Years ago, having driven down a lane carpeted with primroses to get to the nursery, a customer declared that she couldn’t abide yellow. I pointed out that she’d not see a better display of primroses anywhere and that surely she liked them. She thought for a moment, shook her head and reaffirmed that she did indeed hate yellow. I decided many years ago to stick with plants; I can’t fathom a lot of people.
I took the precaution of doing my voluntary day at Mt Edgcumbe yesterday, having seen the forecast for today. It’s raining and foggy, it was a good call. Yesterday it was blowing a hoolie but at least it was dry and sunny.
When I checked through the collection last summer, there were three sections that I walked away from at the time, intending to re-visit them this spring when they were flowering. I have taken some tentative nibbles at said bullet.
Area 4A. The Australia & New Zealand sections that were 4 and 4A, I have rolled into one as 4A, containing 46 plants at present. Two of these are all but dead. 20 have no label. The area has been badly affected by falling trees and two bushes are growing out of a tangle of uncleared branches.

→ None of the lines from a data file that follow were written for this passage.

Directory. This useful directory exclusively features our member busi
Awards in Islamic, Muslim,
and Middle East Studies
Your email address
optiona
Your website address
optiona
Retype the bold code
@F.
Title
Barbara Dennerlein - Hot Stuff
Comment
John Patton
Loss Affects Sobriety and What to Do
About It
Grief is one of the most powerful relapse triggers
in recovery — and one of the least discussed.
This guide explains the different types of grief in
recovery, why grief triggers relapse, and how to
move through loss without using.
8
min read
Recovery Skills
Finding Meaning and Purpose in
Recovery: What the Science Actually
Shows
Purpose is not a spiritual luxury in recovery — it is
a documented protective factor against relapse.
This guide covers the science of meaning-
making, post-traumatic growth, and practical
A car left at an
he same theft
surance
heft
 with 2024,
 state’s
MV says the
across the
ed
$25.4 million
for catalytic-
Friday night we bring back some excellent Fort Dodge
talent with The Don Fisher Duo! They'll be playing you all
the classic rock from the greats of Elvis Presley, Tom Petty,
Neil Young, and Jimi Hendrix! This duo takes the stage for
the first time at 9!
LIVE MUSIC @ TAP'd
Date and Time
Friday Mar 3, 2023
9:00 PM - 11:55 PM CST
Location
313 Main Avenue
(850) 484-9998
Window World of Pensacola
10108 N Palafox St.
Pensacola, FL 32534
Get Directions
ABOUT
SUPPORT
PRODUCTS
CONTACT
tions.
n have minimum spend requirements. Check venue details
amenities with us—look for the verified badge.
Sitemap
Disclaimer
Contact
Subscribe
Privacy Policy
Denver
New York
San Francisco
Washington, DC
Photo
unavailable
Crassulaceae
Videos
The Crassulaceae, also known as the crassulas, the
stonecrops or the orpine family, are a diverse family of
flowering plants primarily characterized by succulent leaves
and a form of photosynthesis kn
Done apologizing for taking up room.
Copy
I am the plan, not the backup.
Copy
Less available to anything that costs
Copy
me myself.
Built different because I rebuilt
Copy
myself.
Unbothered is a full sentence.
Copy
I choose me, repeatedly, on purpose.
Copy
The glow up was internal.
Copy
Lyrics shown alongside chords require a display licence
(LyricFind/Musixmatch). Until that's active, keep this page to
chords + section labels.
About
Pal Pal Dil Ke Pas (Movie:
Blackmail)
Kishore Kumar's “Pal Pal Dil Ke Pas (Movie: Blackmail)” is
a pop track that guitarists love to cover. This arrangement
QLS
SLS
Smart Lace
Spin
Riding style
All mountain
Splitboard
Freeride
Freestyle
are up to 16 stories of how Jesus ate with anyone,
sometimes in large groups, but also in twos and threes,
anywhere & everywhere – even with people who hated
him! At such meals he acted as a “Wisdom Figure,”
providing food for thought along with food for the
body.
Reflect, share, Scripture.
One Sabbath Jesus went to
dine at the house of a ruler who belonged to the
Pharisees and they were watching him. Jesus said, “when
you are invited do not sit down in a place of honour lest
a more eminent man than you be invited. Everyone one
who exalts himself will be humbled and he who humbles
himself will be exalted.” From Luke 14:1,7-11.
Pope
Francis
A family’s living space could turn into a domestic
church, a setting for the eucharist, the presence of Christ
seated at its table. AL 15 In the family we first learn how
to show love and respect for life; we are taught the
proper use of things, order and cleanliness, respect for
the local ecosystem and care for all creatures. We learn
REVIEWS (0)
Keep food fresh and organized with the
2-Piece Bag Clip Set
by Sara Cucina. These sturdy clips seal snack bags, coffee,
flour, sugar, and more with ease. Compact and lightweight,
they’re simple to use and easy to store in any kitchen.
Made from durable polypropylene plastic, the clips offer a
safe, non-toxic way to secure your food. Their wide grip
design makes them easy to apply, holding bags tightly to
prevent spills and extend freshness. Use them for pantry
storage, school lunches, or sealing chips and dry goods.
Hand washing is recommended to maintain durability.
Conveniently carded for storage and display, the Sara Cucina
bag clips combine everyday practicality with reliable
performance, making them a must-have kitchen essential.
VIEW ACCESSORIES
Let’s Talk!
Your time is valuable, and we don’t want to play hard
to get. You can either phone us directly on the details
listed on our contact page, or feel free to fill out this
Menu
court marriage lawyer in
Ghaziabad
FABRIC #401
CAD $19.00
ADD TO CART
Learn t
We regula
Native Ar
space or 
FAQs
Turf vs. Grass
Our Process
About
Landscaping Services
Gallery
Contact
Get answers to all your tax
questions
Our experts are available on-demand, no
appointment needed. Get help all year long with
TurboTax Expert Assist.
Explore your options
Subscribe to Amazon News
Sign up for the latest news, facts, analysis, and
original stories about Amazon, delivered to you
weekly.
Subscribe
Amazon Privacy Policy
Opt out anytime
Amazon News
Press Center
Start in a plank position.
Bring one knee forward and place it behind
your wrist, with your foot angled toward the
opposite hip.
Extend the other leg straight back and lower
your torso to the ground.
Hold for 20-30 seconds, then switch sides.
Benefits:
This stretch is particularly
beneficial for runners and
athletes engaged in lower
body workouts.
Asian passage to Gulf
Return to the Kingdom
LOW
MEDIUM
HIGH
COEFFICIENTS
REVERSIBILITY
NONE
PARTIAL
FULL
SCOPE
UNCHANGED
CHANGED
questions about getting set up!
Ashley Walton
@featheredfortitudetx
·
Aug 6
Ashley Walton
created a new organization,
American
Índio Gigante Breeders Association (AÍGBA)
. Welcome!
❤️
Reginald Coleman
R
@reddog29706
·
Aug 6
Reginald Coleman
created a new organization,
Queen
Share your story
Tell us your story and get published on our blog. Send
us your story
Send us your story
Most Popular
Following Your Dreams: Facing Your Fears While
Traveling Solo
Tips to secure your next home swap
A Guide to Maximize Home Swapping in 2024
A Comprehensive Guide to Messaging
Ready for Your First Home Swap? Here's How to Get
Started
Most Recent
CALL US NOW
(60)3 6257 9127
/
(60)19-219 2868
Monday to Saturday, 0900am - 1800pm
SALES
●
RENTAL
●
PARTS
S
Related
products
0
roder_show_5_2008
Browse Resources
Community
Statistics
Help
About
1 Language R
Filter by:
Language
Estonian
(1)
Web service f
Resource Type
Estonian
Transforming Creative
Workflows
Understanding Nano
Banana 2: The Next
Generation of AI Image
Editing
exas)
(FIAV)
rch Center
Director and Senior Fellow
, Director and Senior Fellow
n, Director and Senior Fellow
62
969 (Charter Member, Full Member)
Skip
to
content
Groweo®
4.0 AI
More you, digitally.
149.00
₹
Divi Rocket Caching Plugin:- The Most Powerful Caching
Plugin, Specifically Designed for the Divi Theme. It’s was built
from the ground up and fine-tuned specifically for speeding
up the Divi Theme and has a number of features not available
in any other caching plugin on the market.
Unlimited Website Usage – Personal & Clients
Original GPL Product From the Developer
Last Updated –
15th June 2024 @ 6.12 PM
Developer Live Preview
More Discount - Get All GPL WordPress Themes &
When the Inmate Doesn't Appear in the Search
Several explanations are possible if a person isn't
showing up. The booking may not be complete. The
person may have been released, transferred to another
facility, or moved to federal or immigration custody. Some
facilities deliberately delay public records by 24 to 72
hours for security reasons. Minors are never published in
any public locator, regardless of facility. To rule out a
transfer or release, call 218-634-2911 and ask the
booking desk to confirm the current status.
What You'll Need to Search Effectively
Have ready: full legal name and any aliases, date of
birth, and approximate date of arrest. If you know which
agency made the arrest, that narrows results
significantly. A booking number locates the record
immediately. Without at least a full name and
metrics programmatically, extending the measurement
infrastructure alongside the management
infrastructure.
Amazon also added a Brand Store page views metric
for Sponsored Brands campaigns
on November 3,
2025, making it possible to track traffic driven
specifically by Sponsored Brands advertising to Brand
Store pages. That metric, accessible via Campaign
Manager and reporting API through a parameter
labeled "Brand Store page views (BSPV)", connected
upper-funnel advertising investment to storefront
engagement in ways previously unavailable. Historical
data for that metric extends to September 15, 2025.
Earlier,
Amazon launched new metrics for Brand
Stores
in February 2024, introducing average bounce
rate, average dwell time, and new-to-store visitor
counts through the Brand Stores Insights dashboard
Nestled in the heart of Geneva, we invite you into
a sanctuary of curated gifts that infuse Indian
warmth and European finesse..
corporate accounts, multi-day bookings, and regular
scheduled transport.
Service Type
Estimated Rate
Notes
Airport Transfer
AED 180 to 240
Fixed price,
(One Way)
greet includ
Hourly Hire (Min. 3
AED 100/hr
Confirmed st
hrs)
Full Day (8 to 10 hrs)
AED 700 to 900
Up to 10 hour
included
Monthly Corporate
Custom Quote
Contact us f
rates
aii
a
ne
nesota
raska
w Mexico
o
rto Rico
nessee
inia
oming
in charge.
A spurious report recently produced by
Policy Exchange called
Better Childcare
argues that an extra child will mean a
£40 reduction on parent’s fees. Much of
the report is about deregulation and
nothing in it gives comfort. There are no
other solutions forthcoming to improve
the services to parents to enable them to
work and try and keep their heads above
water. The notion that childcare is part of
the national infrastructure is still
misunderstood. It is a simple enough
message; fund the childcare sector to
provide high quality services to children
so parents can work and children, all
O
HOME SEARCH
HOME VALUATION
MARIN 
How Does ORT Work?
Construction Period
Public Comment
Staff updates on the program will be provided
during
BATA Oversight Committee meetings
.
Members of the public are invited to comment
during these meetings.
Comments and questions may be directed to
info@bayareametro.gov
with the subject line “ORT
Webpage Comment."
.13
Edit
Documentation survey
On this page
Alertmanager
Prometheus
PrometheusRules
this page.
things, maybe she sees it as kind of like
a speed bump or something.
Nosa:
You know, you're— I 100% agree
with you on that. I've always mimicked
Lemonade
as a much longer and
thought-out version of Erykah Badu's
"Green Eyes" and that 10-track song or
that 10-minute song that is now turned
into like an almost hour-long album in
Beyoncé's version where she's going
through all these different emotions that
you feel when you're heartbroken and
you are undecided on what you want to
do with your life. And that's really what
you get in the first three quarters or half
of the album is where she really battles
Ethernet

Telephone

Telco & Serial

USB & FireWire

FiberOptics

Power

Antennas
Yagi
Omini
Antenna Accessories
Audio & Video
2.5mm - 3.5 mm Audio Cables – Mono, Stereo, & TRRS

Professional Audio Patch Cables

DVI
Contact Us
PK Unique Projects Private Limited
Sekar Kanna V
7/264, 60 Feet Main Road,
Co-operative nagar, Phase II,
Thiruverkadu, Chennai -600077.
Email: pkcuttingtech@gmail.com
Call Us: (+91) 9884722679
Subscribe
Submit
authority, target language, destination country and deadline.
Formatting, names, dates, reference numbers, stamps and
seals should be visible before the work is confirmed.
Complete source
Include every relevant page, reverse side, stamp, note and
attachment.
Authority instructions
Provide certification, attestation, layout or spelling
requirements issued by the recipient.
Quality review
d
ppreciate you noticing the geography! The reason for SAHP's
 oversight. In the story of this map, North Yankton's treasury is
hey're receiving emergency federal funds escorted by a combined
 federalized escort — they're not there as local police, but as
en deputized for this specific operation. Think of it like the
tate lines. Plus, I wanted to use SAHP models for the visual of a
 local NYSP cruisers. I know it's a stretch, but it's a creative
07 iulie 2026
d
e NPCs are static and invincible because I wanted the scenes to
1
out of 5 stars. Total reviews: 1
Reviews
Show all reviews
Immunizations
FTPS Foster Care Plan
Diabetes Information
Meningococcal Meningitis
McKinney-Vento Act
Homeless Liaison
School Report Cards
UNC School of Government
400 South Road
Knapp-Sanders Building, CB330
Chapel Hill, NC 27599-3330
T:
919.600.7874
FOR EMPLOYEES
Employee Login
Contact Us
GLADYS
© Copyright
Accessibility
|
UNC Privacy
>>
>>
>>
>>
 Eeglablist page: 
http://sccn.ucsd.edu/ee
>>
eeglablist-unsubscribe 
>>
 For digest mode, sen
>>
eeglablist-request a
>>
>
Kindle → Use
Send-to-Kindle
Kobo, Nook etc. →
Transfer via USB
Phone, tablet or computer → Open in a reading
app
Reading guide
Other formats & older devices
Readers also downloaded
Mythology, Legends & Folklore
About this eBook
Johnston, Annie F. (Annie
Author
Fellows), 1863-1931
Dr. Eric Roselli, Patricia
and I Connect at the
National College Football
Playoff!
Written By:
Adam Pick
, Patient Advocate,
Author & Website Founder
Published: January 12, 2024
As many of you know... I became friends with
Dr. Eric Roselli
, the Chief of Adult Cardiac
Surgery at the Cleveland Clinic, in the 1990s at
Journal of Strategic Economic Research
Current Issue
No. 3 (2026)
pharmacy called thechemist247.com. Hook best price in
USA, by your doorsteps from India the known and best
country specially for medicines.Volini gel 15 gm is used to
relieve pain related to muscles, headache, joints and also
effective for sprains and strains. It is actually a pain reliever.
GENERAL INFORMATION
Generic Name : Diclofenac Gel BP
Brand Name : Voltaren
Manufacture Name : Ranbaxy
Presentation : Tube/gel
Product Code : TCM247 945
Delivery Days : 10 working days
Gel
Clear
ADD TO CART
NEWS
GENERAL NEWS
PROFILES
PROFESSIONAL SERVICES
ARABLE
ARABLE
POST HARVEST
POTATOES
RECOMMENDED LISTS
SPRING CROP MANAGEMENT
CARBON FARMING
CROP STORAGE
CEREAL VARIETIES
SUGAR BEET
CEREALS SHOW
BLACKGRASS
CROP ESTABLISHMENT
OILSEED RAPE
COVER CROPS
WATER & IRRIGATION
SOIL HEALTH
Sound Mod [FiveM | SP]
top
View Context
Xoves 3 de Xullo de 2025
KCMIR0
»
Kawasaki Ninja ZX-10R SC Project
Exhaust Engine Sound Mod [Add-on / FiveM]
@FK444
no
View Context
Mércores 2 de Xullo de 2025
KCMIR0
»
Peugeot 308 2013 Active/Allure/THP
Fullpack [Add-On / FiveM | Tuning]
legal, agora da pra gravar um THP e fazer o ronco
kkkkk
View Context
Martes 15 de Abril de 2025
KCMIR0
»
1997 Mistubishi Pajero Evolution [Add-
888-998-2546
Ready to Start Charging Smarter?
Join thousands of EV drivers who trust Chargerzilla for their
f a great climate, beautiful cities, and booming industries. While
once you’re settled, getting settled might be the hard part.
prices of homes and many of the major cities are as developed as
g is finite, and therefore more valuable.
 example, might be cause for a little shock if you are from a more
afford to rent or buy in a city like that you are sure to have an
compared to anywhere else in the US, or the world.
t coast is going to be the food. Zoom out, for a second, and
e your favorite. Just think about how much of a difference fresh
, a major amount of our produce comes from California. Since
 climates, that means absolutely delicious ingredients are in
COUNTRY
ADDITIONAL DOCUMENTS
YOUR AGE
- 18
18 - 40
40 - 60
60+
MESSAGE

The records show 17 other varieties as having been in the area, many of which are not shown on the plans. The area is steep and hard to access, but the path runs along the top so there are good views into the top of large bushes.
Area 5A was one of the earliest parts of the collection, though how much of it is from the original planting and how much planted since is hard to tell and the records are incomplete. Many of the older plants were hard pruned about 4 years ago and are only just getting back to flowering freely. They are almost up to their original size and much bushier too.
The section is on a very steep slope under a tree canopy mainly of beech. It is deeply shaded in summer and very difficult to access, especially when the ground is wet. With 61 plants it is quite a large section and there are 18 unlabelled plants plus a suspicion that the odd fallen label may have been put back on the wrong bush.
Section 8, the singles collection, is in an area known as the quarry. Unsurprisingly, it is ridiculously steep. Of the 34 plants in it, 22 are unlabelled. As with all of the unlabelled plants, I don’t want to re-label them until I am fairly certain of their identity, so even if the plan makes it clear what a particular plant should be, I want to see it in flower and be confident of the name before giving it a new label.